_WHAT IS BEING ASKED:_ Nothing but the lines from the one containing "视频 (23, 451)" through the final line of the data should be repeated, and each must be exact.

_AVAILABLE DATA:_
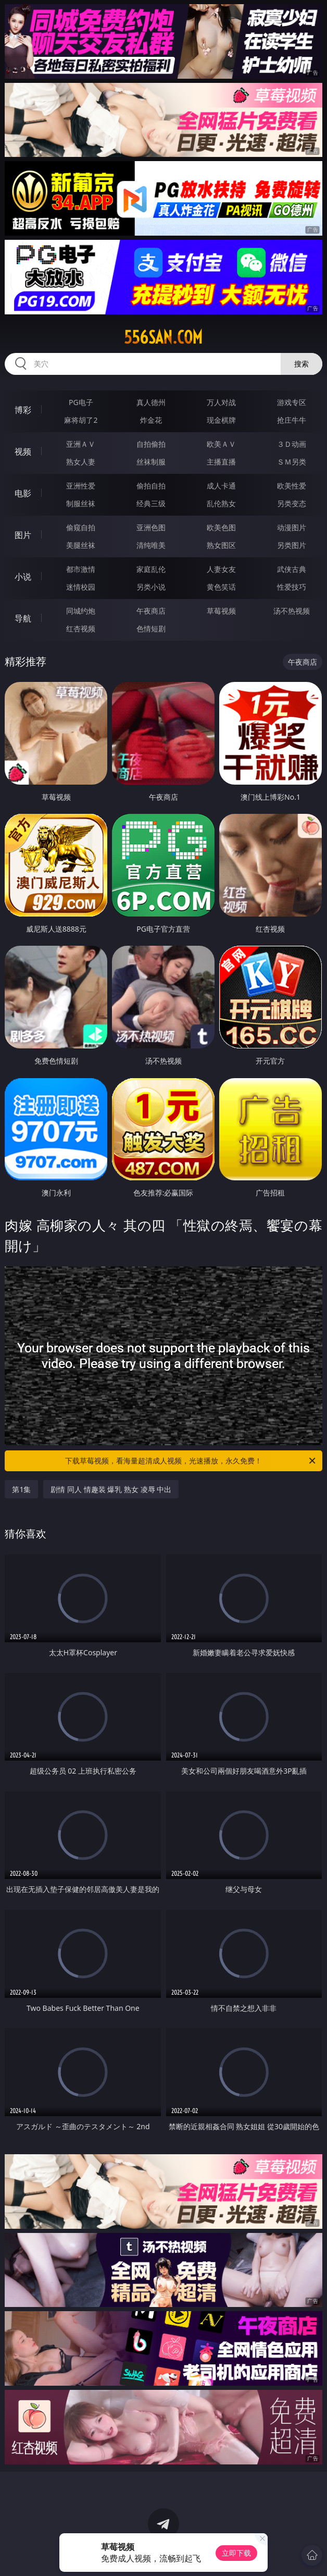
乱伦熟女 (221, 503)
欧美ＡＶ (221, 444)
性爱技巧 (291, 587)
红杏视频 (80, 628)
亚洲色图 (151, 527)
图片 (23, 535)
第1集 (21, 1489)
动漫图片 (291, 527)
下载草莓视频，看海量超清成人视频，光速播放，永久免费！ (191, 1461)
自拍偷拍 (151, 444)
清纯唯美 (151, 545)
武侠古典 (291, 569)
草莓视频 (221, 611)
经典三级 (151, 503)
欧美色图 (221, 527)
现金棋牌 (221, 420)
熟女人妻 (80, 462)
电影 (23, 493)
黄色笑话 (221, 587)
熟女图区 (221, 545)
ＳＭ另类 (291, 462)
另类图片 (291, 545)
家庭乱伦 (151, 569)
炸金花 (151, 420)
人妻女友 (221, 569)
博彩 (23, 410)
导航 (23, 618)
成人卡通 (221, 486)
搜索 (301, 364)
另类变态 (291, 503)
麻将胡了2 (80, 420)
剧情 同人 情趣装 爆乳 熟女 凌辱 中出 (111, 1489)
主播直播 (221, 462)
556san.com (163, 337)
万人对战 (221, 402)
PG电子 (81, 402)
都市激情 (80, 569)
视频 (23, 451)
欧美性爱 (291, 486)
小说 (23, 576)
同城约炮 (80, 611)
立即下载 (236, 2553)
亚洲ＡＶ (80, 444)
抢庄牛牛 (291, 420)
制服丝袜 (80, 503)
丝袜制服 (151, 462)
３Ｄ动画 (291, 444)
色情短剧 (151, 628)
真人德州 (151, 402)
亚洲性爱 (80, 486)
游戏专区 (291, 402)
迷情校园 (80, 587)
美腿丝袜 (80, 545)
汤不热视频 (291, 611)
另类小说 (151, 587)
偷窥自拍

_YOUR RESPONSE:_
视频 (23, 451)
欧美性爱 (291, 486)
小说 (23, 576)
同城约炮 (80, 611)
立即下载 (236, 2553)
亚洲ＡＶ (80, 444)
抢庄牛牛 (291, 420)
制服丝袜 (80, 503)
丝袜制服 (151, 462)
３Ｄ动画 (291, 444)
色情短剧 (151, 628)
真人德州 (151, 402)
亚洲性爱 (80, 486)
游戏专区 (291, 402)
迷情校园 (80, 587)
美腿丝袜 (80, 545)
汤不热视频 (291, 611)
另类小说 (151, 587)
偷窥自拍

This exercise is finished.